The SuperH-3, part 10: Control transfer

Raymond Chen

Yes, we have once again reached the point where we have to talk about branch delay slots. I will defer to the background information I provided when the issue arose in the discussion of the MIPS R4000. Basically, the branch delay slot is an instruction that occurs in the instruction stream after a branch. That instruction executes even when the branch is taken. (Of course, if the branch is not taken, the instruction executes normally as well.)

On the SH-3, the single-instruction branch delay slot is not sufficient to cover for the pipeline bubble created by a branch. Due to the pipeline structure, two instructions have already been fetched by the time the processor determines whether the branch is taken. The first such instruction goes into the branch delay slot, and the second one is converted to a nop. So even if you fill the branch delay slot, you still get a one-cycle stall for the discarded instruction. Therefore, you should prefer to structure branches so that they are normally not taken.

Okay, here we go.

    BT      label   ; branch if T=1, reach is 256 bytes, squash the delay slot
    BT/S    label   ; branch if T=1, reach is 256 bytes

    BF      label   ; branch if T=0, reach is 256 bytes, squash the delay slot
    BF/S    label   ; branch if T=0, reach is 256 bytes

The branch if true and branch if false test the T flag and branch if it is set (true) or clear (false). This particular branch is interesting because you get to choose whether you want the instruction in the delay slot to execute. Note that you already paid for the delay slot, so choosing not to execute it doesn’t make things run any faster. The processor just converts the instruction to a nop and you waste a cycle.¹

    BRA     label   ; branch always, reach is 4KB
    BRAF    Rn      ; branch to PC + Rn + 4
    JMP     @Rn     ; branch to Rn

    BSR     label   ; branch always, reach is 4KB, PR = return address
    BSRF    Rn      ; branch to PC + Rn + 4, PR = return address
    JSR     @Rn     ; branch to Rn, PR = return address

    RTS             ; branch to PR

These instructions perform unconditional branches, either to a specific address within 4KB (branch always), to an address relative to the current program counter (branch always far), or to an address provided by a register (jump). The xSR instructions branch to a subroutine and record the return address in the special pr register. And of course after you branch to a subroutine, you need a way to get back, hence RTS return from subroutine.
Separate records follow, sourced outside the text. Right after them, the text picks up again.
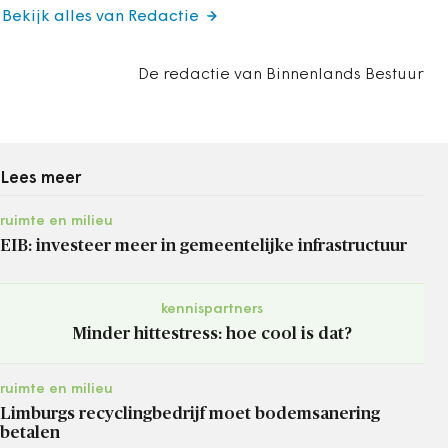
Bekijk alles van Redactie
De redactie van Binnenlands Bestuur
Lees meer
ruimte en milieu
EIB: investeer meer in gemeentelijke infrastructuur
kennispartners
Minder hittestress: hoe cool is dat?
ruimte en milieu
Limburgs recyclingbedrijf moet bodemsanering
betalen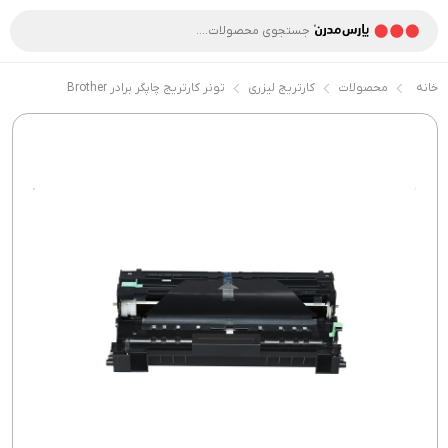
خانه
محصولات
کارتریج لیزری
تونر کارتریج چاپگر برادر Brother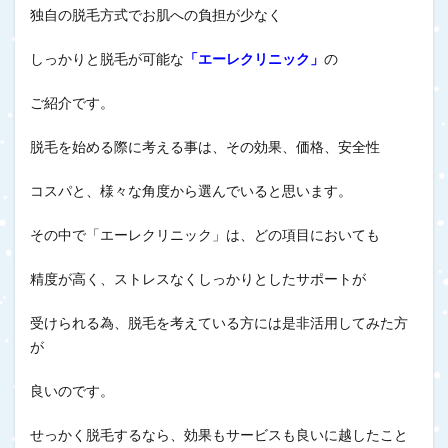
独自の脱毛方式でお肌への負担が少なく
しっかりと脱毛が可能な
「エーレクリニック」
の
ご紹介です。
脱毛を始める際に考える事は、その効果、価格、安全性
コスパと、様々な角度から選んでいると思います。
その中で「エーレクリニック」は、どの項目においても
精度が高く、ストレスなくしっかりとしたサポートが
受けられる為、脱毛を考えている方には是非活用してみた方
が
良いのです。
せっかく脱毛するなら、効果もサービスも良いに越したこと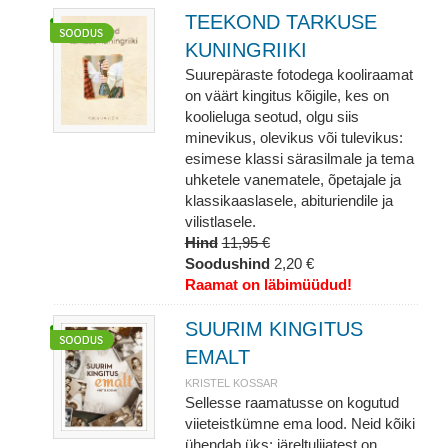
TEEKOND TARKUSE
KUNINGRIIKI
Suurepäraste fotodega kooliraamat
on väärt kingitus kõigile, kes on
koolieluga seotud, olgu siis
minevikus, olevikus või tulevikus:
esimese klassi särasilmale ja tema
uhketele vanematele, õpetajale ja
klassikaaslasele, abituriendile ja
vilistlasele.
Hind
11,95 €
Soodushind
2,20 €
Raamat on läbimüüdud!
SUURIM KINGITUS
EMALT
KRISTEL KOSSAR
Sellesse raamatusse on kogutud
viieteistkümne ema lood. Neid kõiki
ühendab üks: järeltulijatest on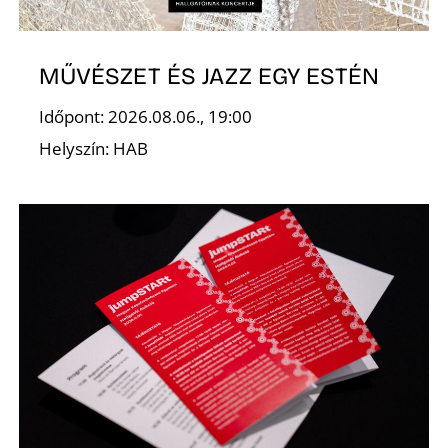
MŰVÉSZET ÉS JAZZ EGY ESTÉN
Időpont: 2026.08.06., 19:00
Helyszín: HAB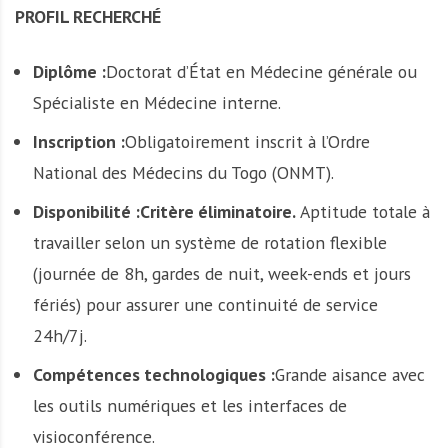
PROFIL RECHERCHÉ
Diplôme :
Doctorat d’État en Médecine générale ou
Spécialiste en Médecine interne.
Inscription :
Obligatoirement inscrit à l’Ordre
National des Médecins du Togo (ONMT).
Disponibilité :
Critère éliminatoire.
Aptitude totale à
travailler selon un système de rotation flexible
(journée de 8h, gardes de nuit, week-ends et jours
fériés) pour assurer une continuité de service
24h/7j.
Compétences technologiques :
Grande aisance avec
les outils numériques et les interfaces de
visioconférence.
The extra +4 in the BRAF and BSRF are due to pipelining. By the time the processor determines that the branch needs to be taken, the program counter has already moved ahead two instructions.

The Microsoft compiler doesn’t use the BSR instruction because the linker is very likely to put the branch target outside the 4KB reach of the BSR instruction.

The Microsoft compiler uses the BRAF instruction in just one specific scenario (which we’ll look at later), and it doesn’t appear to use BSRF at all. The BRAF and BSRF instructions appear to be useful for writing position-independent code.

Watch out: Even though the JMP and JSR instructions use an @, there is no memory access going on. I don’t know why the mnemonic uses an @.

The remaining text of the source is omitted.